- Born: Syed Abul Kalam Azad 1 October 1951 (age 74)
- Education: University of Dhaka
- Occupation: Teaching
- Years active: 1974 – present

= Syed Abul Kalam Azad =

Bangladeshi academic

Syed Abul Kalam Azad (born 1 October 1951) is a professor and former treasurer of University of Dhaka. He was also the treasurer of the National University, Bangladesh.

==Early life and education==
Azad is from Lakshmipur District of Bangladesh. He was born in 1951 and his father's name is Syed Amin Ullah. He completed his master's degree from University of Dhaka in 1973. He was the student of 1st batch in Department of Marketing.

He completed Master of Business Administration from Western Illinois University, USA. Azad did his Ph.D. in 2015 under the supervision of Professor M.A. Quddus. His topic is "High-Value Agriculture Products in Bangladesh : An Empirical Study on Agro-Business Opportunities and Constraints".

==Academic career==
Syed Abul Kalam Azad is a professor of Department of Marketing in University of Dhaka. He was treasurer of the Dhaka University from 4 February 2006 to 23 January 2009 and National University from 24 March 2002 to 3 February 2006. Azad was the first house tutor of the Muktijoddha Ziaur Rahman Hall. He was the Dean of faculty of Business Studies. He also served as a chairperson of Marketing department from 1989 to 1992.

Azad is currently an academic council member of Jagannath University and former academic council member of East West University and Presidency University, Bangladesh. Azad was the former convenor of Jatiyatabadi Oikya Parishad.
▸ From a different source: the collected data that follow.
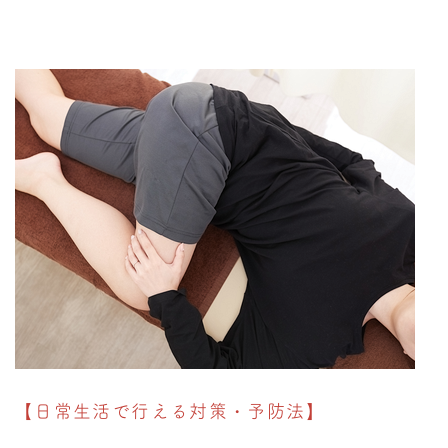
【日常生活で行える対策・予防法】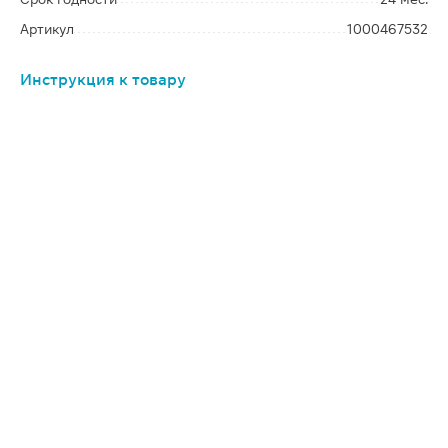
Артикул
1000467532
Инструкция к товару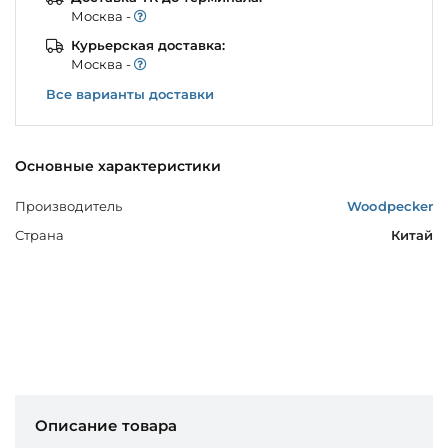
Моcква -
Курьерская доставка:
Моcква -
Все варианты доставки
Основные характеристики
Производитель
Woodpecker
Страна
Китай
Описание товара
He visited Greenwich University, Karachi in Pakistan as a Dean of faculty of Business Studies with a Bangladeshi delegation on 13 June 2001.

==Publications==
- "Retail marketing of grocery products in Dhaka City", was written with Md. Zakir Hossain Bhuiyan, published by Bureau of Business Research, University of Dhaka in 1992.

==Controversies==
 In 2007, RAJUK, development authority of Dhaka, accused Dhaka University authorities to violate the building laws, rules and codes in construction of buildings without approval from RAJUK. Responding to legal obligation of obtaining building approval, Azad said,
"I have never seen that the university authorities took permission from any authority for any construction work."

== See also ==
- Mijanur Rahman, Vice-Chancellor of Jagannath University.